Pictures are not part of the copy; reproduce the remaining data exactly.

* SUPPLIED RECORDS:
###
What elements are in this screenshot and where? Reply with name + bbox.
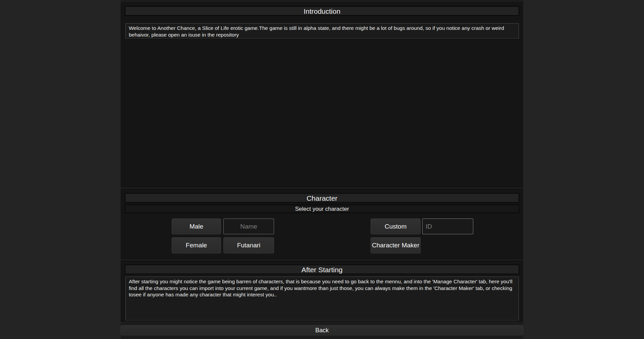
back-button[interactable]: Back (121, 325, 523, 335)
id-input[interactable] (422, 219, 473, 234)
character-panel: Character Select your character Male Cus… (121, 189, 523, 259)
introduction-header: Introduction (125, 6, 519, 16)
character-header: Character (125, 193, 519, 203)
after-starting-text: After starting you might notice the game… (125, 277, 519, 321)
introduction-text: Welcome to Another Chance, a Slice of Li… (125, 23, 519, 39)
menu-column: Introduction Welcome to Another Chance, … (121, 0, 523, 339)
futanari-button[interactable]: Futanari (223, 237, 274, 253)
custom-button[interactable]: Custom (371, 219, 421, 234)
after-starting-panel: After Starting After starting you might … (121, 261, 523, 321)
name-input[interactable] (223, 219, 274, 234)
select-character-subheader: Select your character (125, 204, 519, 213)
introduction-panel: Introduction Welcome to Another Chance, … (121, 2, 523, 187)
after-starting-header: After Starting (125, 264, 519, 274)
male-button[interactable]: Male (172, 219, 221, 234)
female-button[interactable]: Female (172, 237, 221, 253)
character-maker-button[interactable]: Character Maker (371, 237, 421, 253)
###
* RESULT OF THE TASK:
What elements are in this screenshot and where? Reply with name + bbox.
back-button[interactable]: Back (121, 325, 523, 335)
id-input[interactable] (422, 219, 473, 234)
character-panel: Character Select your character Male Cus… (121, 189, 523, 259)
introduction-header: Introduction (125, 6, 519, 16)
character-header: Character (125, 193, 519, 203)
after-starting-text: After starting you might notice the game… (125, 277, 519, 321)
introduction-text: Welcome to Another Chance, a Slice of Li… (125, 23, 519, 39)
menu-column: Introduction Welcome to Another Chance, … (121, 0, 523, 339)
futanari-button[interactable]: Futanari (223, 237, 274, 253)
custom-button[interactable]: Custom (371, 219, 421, 234)
after-starting-panel: After Starting After starting you might … (121, 261, 523, 321)
name-input[interactable] (223, 219, 274, 234)
select-character-subheader: Select your character (125, 204, 519, 213)
introduction-panel: Introduction Welcome to Another Chance, … (121, 2, 523, 187)
after-starting-header: After Starting (125, 264, 519, 274)
male-button[interactable]: Male (172, 219, 221, 234)
female-button[interactable]: Female (172, 237, 221, 253)
character-maker-button[interactable]: Character Maker (371, 237, 421, 253)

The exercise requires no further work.